Aucune loi, bien sûr, ne vous oblige à adapter les repas servis aux préceptes religieux de vos clients (c'est le respect du principe de laïcité). Il peut cependant être important en tant que restaurateur de satisfaire cette demande qui croît au fil du temps, ceci afin d'étoffer sa clientèle. Comment profiter alors de cette diversité culturelle ?

La première religion en France reste le catholicisme. 60 à 65 % des français se disent proches de la religion catholique. Quant à l'Islam, elle est, aujourd'hui, la deuxième religion en métropole et concerne environ 6 % de la population. Vient ensuite le protestantisme (2 % des français), le judaïsme (environ 600 000 personnes), puis le bouddhisme (environ 300 000 personnes). 25 % de la population française se déclare athée. La France est le pays européen qui compte proportionnellement le plus grand nombre de musulmans, de juifs et de bouddhistes.

Quels sont les aliments « interdits » par l'Islam ?

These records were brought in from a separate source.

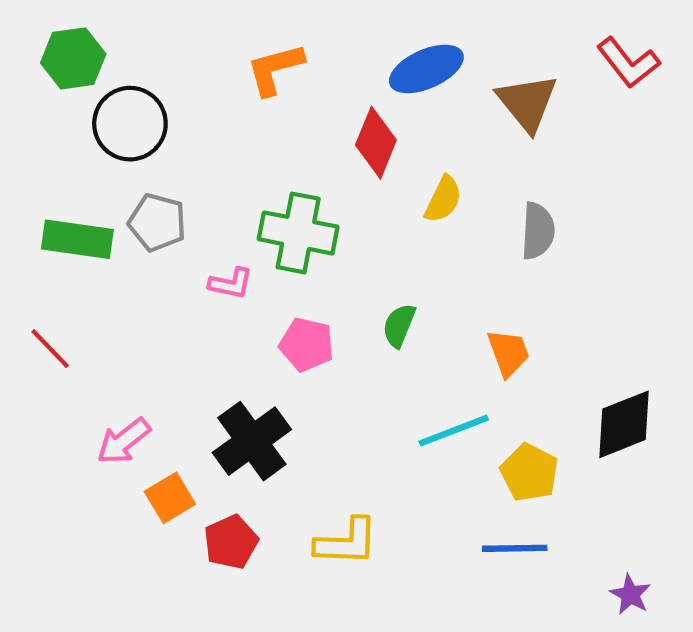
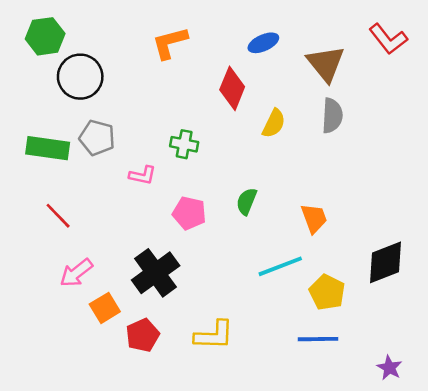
blue ellipse: (426, 69) -> (263, 43), size x0.7
gray semicircle: (538, 231) -> (332, 116), moved
green cross: (298, 233) -> (184, 144), size x0.6
red line: (50, 349) -> (58, 216), moved

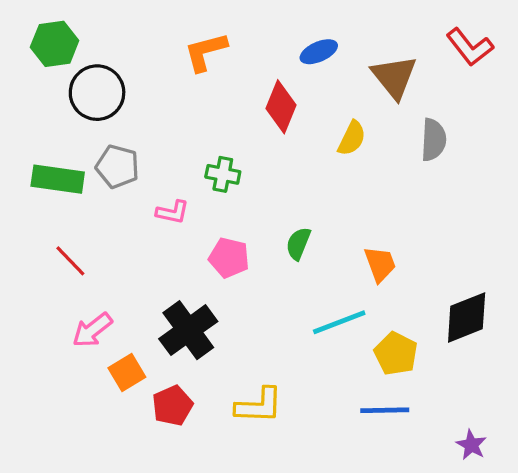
gray semicircle: (332, 116) -> (434, 140), moved
yellow semicircle: (274, 123) -> (352, 138), moved

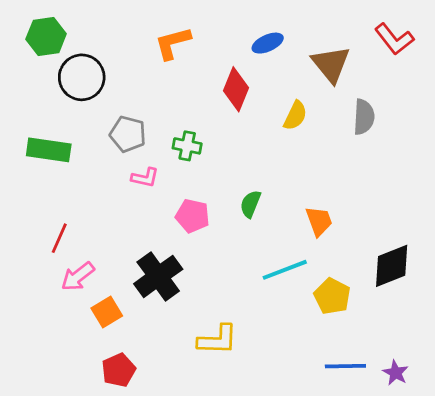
gray pentagon: (117, 167) -> (128, 134), moved
red line: (70, 261) -> (59, 238), moved, turned 68
red pentagon: (173, 406) -> (119, 370), moved
blue line: (385, 410) -> (345, 366), moved

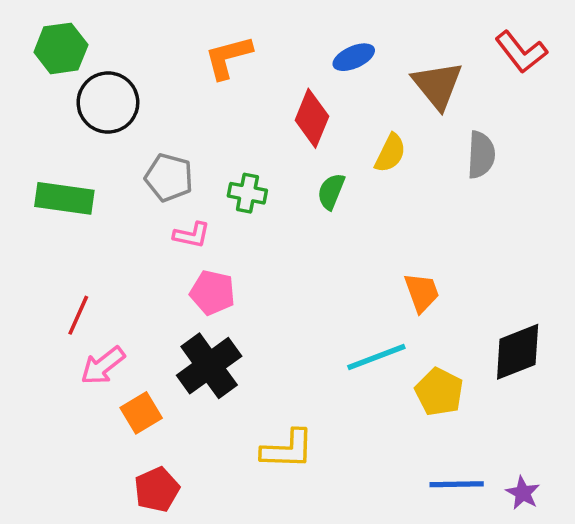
green semicircle: (250, 204) -> (331, 191), moved
pink pentagon: (192, 216) -> (213, 293), moved

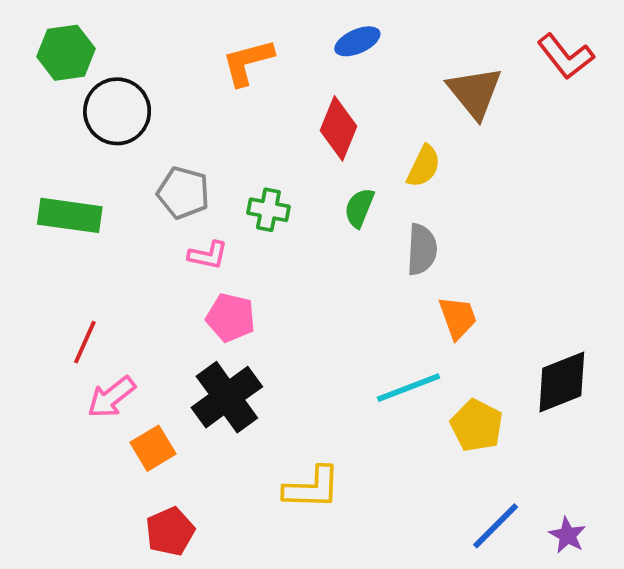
blue ellipse: (354, 57) -> (357, 41), moved
gray semicircle: (481, 155) -> (422, 249), moved
blue line: (457, 484) -> (496, 526), turned -44

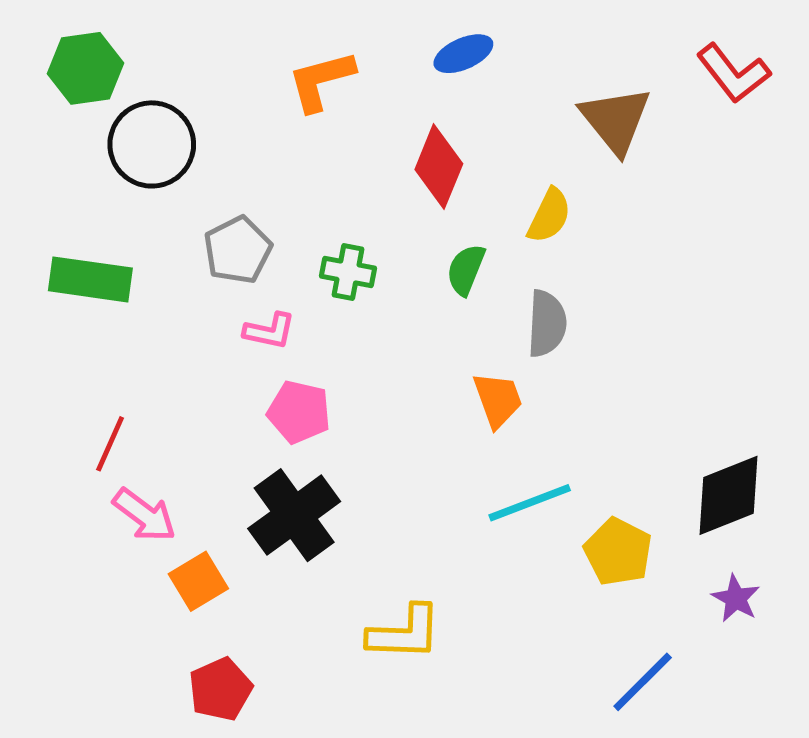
gray pentagon: (183, 193) -> (238, 250), turned 30
orange trapezoid: (458, 318) -> (498, 400), moved
pink arrow: (111, 397) -> (144, 515), turned -105
purple star: (567, 535) -> (736, 598), moved

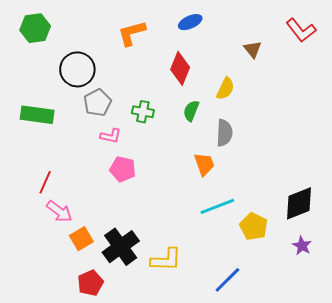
brown triangle: (616, 120) -> (253, 49), size x0.6
black circle: (152, 144) -> (77, 69), moved
black cross: (294, 515) -> (121, 247), moved
blue line: (643, 682) -> (227, 280), moved

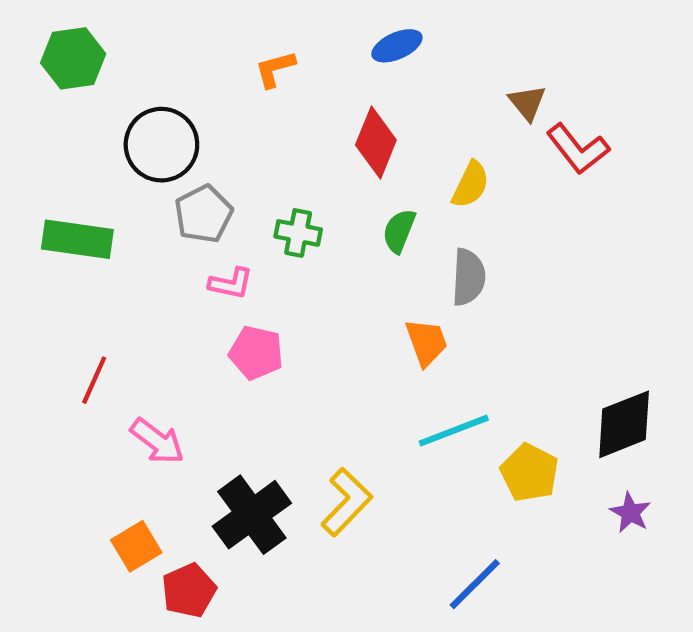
red L-shape: (301, 30) -> (578, 149), moved
orange L-shape: (132, 33) -> (275, 69), size x0.7
pink arrow: (59, 211) -> (157, 441), moved
orange square: (81, 239) -> (136, 546), moved
yellow L-shape: (166, 260) -> (346, 502), moved, turned -48

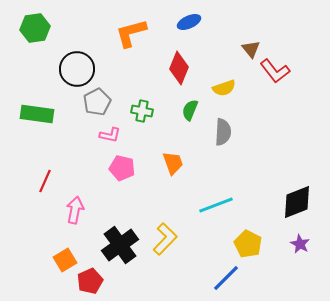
orange L-shape: (275, 69) -> (131, 33), size x1.6
yellow semicircle: (471, 185) -> (224, 88), turned 45
orange trapezoid: (426, 342) -> (173, 163), moved
pink arrow: (157, 441) -> (75, 210), turned -116
yellow pentagon: (529, 473) -> (248, 244), moved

Chez les musulmans, le porc et les aliments contenant du sang sont "Haram", c'est-à-dire impurs. Le vin et les boissons alcoolisées sont illicites. Par contre, les autres viandes, y compris le lapin, peuvent être consommées si les animaux sont abattus de façon rituelle « Halal ». La certification Halal est délivrée par trois mosquées (Paris, Evry et Lyon), mais certaines entreprises privées ont réussi à imposer leur label de certification. Cette appellation "Halal" devient peu à peu un argument de vente et de nombreux restaurateurs proposent des viandes certifiées à leurs clients. 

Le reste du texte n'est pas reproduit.